Ethiopia takes back tribal stronghold

Ethiopia’s government said on Monday it recaptured a famous United Nations World Heritage site that had been invaded by masked men in the past week, calling it the “red line” to halt continued harassment by rebels.

The statement came after Ethiopian troops stormed the Hargeisa, capital of breakaway breakaway Somaliland, which reported about 1,300 people kidnapped from remote outposts in two days of conflict on Friday.

“The liberation of the town of Hargeisa sends a strong deterrent message to the other hostile forces,” said Meles Zenawi, the Ethiopian prime minister, in a statement. “The timing and nature of the attack make it necessary to wage war now.”

The main rebel group, the Ogaden National Liberation Front, or ONLF, controls a large stretch of southeast Ethiopia, including the Hargeisa region, which is home to tens of thousands of mostly black ethnic Somali population.

A group of masked gunmen seized villagers in the region on Thursday, and beat several people to death on Sunday after looting shops, markets and homes, Reuters witnesses said.

Ethiopian troops backed by hundreds of Ethiopian soldiers and armored personnel carriers swept into the town on Monday after a leader of the rebels released a written appeal to abandon his fighters.

A Reuters reporter saw two armoured personnel carriers conducting flag marches at the side of a road near the town.

Hargeisa is Ethiopian territory, but it is surrounded by Somaliland on the north, a pro-Ethiopian entity on the west and the Ogaden’s main province of Yoland, which has been shut to foreigners since civil war broke out in 1984.

The rebels, who are fighting for autonomy, are also seen as close to Somalia’s Islamist insurgents, who have announced the entry of their al Shabaab group into the Ogaden.
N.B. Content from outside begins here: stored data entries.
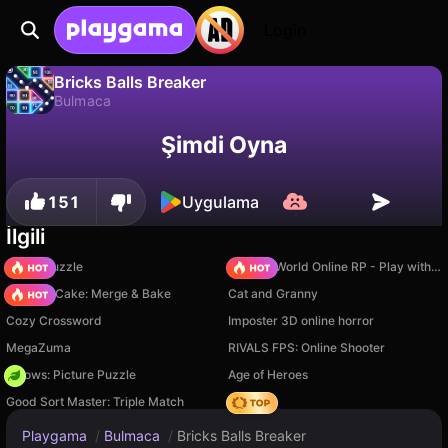
Login
Bricks Balls Breaker
Bulmaca
Bricks Balls Breaker, Drivix Games tarafından yapılmış ücretsiz bir bulmaca oyunudur. Playgama'da oyna.
Hayır
Kaydet
İlerlemeyi kaydet!
Şimdi Oyna
151
Uygulama
İlgili
Arrow Puzzle
Sprunki World Online RP - Play with Friends!
Piece of Cake: Merge & Bake
Cat and Granny
Cozy Crossword
Imposter 3D online horror
MegaZuma
RIVALS FPS: Online Shooter
Arrows: Picture Puzzle
Age of Heroes
Good Sort Master: Triple Match
Hedgies
Playgama
/
Bulmaca
/
Bricks Balls Breaker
Ethiopia is the second most powerful country in the Horn of Africa, but its relations with some minority populations are fractious, and it has often been accused of ethnic discrimination.

Ethiopia is seeking a U.N. Security Council resolution to force Ethiopia’s breakaway Somaliland region into an “economic and administrative state,” but the move is opposed by the current government in Mogadishu.